In the Dollhouse

  • Reading time:2 mins read

Okay. Mark Gatiss is capable of writing an episode that I enjoy. So far so good for the second half, here. If Tom MacRae can impress me, and Gareth Roberts keeps up to his level last year, this last stint may well redeem the show for me.

Someone I know made the comment that this episode is more or less “Fear Her” done right. It also strikes me as Gatiss trying to do his own “Girl in the Fireplace” insofar as it boils down and narrates the show’s themes as a fairy tale from a child’s perspective. Also, the awkward porcelain-faced antagonists from a window reality. Considering “The Doctor’s Wife”, which was overtly a pastiche of “Fireplace”, I guess this year we’re seeing the Moffat Style Guide in full force.

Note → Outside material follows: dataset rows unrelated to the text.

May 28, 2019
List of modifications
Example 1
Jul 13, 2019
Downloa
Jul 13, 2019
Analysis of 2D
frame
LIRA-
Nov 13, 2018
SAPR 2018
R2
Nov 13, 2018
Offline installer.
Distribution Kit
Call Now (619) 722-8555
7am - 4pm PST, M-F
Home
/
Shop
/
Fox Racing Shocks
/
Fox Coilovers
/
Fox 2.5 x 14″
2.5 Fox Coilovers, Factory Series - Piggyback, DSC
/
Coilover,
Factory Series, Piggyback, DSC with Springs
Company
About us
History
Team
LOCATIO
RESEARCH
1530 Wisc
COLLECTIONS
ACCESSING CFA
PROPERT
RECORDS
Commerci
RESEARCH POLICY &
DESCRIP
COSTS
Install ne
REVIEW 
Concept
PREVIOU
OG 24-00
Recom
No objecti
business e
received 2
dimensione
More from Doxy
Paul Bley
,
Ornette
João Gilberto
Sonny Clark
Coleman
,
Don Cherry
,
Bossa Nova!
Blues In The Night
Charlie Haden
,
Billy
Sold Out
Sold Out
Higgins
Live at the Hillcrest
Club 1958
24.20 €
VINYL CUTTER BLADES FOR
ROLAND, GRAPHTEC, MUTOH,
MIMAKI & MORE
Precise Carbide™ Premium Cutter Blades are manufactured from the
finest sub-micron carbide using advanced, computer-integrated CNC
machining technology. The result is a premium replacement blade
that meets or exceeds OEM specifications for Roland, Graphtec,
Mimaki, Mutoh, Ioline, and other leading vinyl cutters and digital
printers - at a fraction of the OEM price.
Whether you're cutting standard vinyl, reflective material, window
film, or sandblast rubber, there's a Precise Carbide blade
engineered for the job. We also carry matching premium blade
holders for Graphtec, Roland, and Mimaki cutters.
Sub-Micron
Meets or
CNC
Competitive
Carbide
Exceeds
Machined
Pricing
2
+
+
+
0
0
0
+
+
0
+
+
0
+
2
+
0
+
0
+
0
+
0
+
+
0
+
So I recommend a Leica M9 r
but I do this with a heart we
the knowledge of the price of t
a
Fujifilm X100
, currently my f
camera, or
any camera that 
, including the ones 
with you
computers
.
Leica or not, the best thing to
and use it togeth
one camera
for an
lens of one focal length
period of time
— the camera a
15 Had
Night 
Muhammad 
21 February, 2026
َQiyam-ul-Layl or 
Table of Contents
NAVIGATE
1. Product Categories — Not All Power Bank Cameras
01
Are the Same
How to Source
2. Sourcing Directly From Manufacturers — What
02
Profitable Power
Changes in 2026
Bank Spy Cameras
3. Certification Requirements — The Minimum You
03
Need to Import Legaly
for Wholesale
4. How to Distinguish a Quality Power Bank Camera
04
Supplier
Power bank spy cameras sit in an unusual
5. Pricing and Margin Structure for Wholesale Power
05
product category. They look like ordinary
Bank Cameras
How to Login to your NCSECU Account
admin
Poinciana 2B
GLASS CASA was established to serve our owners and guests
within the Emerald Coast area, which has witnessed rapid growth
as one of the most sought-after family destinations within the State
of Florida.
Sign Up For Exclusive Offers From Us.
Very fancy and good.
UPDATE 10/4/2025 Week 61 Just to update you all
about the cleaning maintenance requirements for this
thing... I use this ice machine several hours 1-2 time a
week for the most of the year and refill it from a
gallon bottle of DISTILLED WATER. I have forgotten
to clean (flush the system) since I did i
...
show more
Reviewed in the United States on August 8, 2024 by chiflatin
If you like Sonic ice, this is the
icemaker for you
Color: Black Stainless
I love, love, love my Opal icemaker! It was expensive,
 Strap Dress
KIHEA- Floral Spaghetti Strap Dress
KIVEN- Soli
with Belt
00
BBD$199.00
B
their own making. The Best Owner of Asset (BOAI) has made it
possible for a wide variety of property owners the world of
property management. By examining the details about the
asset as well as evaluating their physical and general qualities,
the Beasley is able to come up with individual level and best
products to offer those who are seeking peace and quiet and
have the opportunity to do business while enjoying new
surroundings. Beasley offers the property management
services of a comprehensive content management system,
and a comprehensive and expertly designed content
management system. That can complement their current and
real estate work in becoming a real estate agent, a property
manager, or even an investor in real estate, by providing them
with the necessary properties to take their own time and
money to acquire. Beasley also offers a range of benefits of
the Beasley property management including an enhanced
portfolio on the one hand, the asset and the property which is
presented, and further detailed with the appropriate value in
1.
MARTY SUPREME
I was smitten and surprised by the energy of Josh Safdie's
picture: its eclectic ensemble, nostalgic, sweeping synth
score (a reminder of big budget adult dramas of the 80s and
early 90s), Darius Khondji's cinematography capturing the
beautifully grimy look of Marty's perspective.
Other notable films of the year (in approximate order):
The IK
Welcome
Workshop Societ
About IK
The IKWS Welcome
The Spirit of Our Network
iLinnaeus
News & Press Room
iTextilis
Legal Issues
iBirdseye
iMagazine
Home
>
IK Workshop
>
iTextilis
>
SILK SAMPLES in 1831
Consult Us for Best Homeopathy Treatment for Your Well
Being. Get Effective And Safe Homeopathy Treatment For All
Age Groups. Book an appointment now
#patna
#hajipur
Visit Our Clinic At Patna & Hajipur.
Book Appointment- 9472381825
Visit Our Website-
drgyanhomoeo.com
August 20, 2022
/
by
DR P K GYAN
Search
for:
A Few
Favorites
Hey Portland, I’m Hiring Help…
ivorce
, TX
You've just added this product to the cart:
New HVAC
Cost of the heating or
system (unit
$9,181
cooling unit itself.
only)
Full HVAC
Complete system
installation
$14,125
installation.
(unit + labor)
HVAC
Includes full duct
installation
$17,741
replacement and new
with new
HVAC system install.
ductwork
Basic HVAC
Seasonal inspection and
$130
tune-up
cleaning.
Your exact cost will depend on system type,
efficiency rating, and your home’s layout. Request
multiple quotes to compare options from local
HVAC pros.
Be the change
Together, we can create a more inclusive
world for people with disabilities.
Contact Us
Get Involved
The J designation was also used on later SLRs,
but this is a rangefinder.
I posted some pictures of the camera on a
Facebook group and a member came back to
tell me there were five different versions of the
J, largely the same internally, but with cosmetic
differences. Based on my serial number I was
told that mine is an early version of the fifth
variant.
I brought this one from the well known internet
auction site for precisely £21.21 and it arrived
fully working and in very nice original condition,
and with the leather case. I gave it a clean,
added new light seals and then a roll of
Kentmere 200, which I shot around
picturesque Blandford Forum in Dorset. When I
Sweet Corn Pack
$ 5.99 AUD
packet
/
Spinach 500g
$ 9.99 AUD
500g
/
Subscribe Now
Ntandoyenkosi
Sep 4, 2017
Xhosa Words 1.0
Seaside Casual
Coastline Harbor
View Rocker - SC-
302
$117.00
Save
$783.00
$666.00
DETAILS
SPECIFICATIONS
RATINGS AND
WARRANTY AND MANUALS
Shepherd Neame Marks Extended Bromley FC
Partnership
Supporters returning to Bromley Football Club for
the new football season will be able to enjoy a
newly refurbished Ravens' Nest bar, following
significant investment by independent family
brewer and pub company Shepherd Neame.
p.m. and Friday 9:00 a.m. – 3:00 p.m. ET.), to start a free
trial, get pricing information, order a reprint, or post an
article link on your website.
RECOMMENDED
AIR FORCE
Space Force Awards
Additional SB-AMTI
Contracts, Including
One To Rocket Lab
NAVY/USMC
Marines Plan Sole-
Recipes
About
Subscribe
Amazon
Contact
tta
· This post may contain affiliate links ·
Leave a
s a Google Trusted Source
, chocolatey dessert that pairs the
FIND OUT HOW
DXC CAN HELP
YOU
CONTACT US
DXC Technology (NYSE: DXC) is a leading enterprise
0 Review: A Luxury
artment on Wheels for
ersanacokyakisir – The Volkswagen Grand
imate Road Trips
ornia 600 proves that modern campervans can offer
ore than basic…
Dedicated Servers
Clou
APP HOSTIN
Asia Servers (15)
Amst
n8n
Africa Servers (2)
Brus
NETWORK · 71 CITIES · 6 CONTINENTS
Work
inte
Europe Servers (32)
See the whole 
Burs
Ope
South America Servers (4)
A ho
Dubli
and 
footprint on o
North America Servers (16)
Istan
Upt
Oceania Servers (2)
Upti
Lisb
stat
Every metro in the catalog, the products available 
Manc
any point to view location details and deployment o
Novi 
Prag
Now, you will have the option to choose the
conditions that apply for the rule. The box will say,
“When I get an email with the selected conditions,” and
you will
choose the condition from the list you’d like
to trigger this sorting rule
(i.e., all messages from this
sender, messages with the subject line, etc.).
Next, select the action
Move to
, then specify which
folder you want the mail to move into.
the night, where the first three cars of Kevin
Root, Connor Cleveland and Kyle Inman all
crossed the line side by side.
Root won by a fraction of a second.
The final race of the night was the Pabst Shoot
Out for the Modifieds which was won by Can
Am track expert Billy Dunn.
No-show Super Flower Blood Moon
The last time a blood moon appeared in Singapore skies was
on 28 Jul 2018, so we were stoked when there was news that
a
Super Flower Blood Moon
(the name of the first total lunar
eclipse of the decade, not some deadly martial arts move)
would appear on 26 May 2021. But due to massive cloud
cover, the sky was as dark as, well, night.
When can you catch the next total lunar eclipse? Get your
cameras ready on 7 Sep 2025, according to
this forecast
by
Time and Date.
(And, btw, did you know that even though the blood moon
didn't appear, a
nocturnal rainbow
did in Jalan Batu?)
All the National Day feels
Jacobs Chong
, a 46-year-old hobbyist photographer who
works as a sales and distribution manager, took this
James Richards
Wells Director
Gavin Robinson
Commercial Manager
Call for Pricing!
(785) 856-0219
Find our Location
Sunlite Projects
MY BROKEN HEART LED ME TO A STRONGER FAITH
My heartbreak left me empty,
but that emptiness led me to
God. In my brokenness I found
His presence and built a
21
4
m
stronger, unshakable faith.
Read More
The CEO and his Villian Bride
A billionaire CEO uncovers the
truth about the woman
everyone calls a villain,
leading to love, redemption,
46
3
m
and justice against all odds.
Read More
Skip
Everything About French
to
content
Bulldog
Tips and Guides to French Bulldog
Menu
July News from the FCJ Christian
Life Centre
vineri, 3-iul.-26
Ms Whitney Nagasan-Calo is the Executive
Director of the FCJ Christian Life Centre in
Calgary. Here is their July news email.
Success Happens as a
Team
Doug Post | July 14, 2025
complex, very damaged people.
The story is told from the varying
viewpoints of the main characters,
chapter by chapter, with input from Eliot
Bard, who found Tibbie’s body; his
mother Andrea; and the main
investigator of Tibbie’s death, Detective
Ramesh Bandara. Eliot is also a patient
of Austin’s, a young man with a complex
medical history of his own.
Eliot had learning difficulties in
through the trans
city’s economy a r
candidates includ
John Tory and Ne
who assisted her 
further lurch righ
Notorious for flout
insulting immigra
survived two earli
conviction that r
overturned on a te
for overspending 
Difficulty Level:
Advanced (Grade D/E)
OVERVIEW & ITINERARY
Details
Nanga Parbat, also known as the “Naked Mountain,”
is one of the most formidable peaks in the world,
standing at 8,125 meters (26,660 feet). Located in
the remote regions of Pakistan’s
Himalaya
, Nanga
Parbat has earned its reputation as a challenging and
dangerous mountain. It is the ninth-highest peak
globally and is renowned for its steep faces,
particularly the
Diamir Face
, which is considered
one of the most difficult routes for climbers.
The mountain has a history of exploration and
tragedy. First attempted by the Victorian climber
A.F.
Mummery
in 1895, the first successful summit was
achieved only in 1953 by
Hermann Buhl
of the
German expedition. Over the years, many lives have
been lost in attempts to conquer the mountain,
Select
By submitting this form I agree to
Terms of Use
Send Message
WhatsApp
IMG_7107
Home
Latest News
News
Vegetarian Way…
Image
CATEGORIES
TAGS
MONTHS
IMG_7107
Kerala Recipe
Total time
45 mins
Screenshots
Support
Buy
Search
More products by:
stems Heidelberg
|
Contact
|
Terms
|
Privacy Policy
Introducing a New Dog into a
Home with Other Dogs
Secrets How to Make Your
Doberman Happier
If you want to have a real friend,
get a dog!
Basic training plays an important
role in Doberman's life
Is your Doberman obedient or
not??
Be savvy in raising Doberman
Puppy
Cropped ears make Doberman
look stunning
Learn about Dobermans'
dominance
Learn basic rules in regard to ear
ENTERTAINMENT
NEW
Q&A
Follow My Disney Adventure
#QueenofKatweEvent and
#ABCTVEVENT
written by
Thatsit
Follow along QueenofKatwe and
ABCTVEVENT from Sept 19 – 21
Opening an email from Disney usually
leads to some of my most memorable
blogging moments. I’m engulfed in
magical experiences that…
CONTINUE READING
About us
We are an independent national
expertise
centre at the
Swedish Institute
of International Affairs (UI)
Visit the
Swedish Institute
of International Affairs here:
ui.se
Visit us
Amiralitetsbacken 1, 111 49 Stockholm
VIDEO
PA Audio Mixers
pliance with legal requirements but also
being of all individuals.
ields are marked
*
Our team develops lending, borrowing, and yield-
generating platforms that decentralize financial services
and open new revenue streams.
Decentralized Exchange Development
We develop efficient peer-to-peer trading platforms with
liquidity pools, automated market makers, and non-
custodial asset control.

Come to think of it, from a distance MacRae’s episode also seems to draw on Fireplace themes — popping into a girl’s life at various times, while she rapidly ages and confronts awkward… not porcelain but opaque white antagonists. Hmm.

As with last week very little here stands up to the slightest analysis. A logical breakdown seems beside the point of the episode, though. Smith is on the best form since “The Lodger”. Decent direction, though I could lose a few of the horizontal wipes.

Anyway. A weird sort of status quo, executed well.